◆ PROBLEM DESCRIPTION
Return all entries precisely as they stand, without the images.

TASK INPUT START

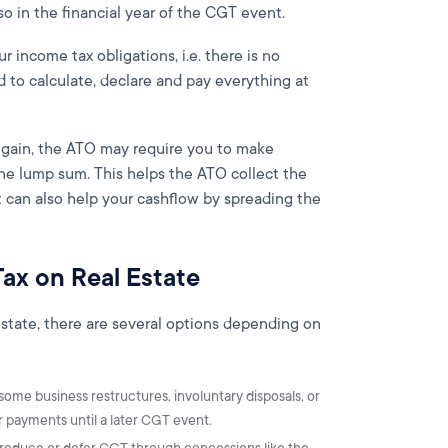
so in the financial year of the CGT event.
 income tax obligations, i.e. there is no
to calculate, declare and pay everything at
e gain, the ATO may require you to make
one lump sum. This helps the ATO collect the
it can also help your cashflow by spreading the
Tax on Real Estate
l estate, there are several options depending on
 some business restructures, involuntary disposals, or
 payments until a later CGT event.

TASK INPUT END

◆ EXERCISE ANSWER
so in the financial year of the CGT event.
 income tax obligations, i.e. there is no
to calculate, declare and pay everything at
e gain, the ATO may require you to make
one lump sum. This helps the ATO collect the
it can also help your cashflow by spreading the
Tax on Real Estate
l estate, there are several options depending on
 some business restructures, involuntary disposals, or
 payments until a later CGT event.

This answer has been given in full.